Shared Berita

Sulbarpos.com, Gunungkidul – Kerukunan Wanita Mandar Sulawesi Barat (KWMSB) melakukan kunjungan studi ke UPT Taman Teknologi Pertanian (TTP) Nglanggeran, yang berlokasi di Gunung Butak, Desa Nglanggeran, Kabupaten Gunungkidul, Kamis (16/1).

Kunjungan yang juga dihadiri langsung oleh Dr. Muhammad Zain, Ketua Umum BPP-KKMSB, disambut langsung oleh Kepala UPT TTP Nglanggeran, Jadi Markuat bersama Fudhail, Ketua KKMSB Wilayah Yogyakarta dan Jawa Tengah.
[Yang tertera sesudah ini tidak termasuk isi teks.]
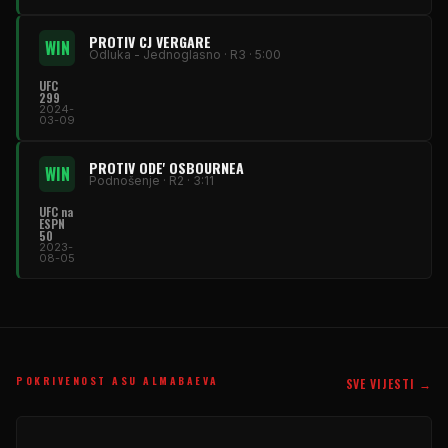
PROTIV CJ VERGARE
WIN
Odluka - Jednoglasno · R3 · 5:00
UFC
299
2024-
03-09
PROTIV ODE' OSBOURNEA
WIN
Podnošenje · R2 · 3:11
UFC
na
ESPN
50
2023-
08-05
POKRIVENOST ASU ALMABAEVA
SVE VIJESTI →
Bertujuan untuk mempelajari pengembangan pertanian terintegrasi, hilirisasi kakao, serta penguatan agrowisata berbasis potensi lokal.

Dalam sambutannya, Muhammad Zain menyampaikan bahwa Gunungkidul merupakan contoh nyata keberhasilan transformasi daerah melalui ketekunan dan perencanaan jangka panjang.

“Kunjungan ini penting untuk melihat langsung bagaimana Gunungkidul, yang dulu dikenal gersang dan rawan paceklik, kini berkembang menjadi kawasan agrowisata dan wisata pantai yang maju. Ini adalah pelajaran berharga bagi daerah lain, termasuk Sulawesi Barat,” ucapnya.

Gunungkidul kini dikenal luas sebagai destinasi wisata unggulan dan kerap dijuluki “The Next Bali.” Keberhasilan tersebut tidak terlepas dari kolaborasi antara pemerintah dan masyarakat dalam mengembangkan sektor pertanian, peternakan, serta industri olahan berbasis sumber daya lokal.

“Salah satu fokus utama kunjungan adalah pengelolaan kakao. Kakao di wilayah ini mulai dikembangkan sejak Instruksi Presiden tahun 1987 pada masa Presiden Soeharto, dengan biji kakao yang berasal dari Sulawesi Barat,” kata Zain.

“Kakao Sulbar dikenal memiliki kandungan lemak tinggi, sehingga menghasilkan cokelat berkualitas premium,” imbuhnya.

Dalam kesempatan yang sama, Kepala UPT TTP Nglanggeran, Jadi Markuat juga menjelaskan bahwa kakao menjadi komoditas strategis yang terus dikembangkan hingga ke industri hilir.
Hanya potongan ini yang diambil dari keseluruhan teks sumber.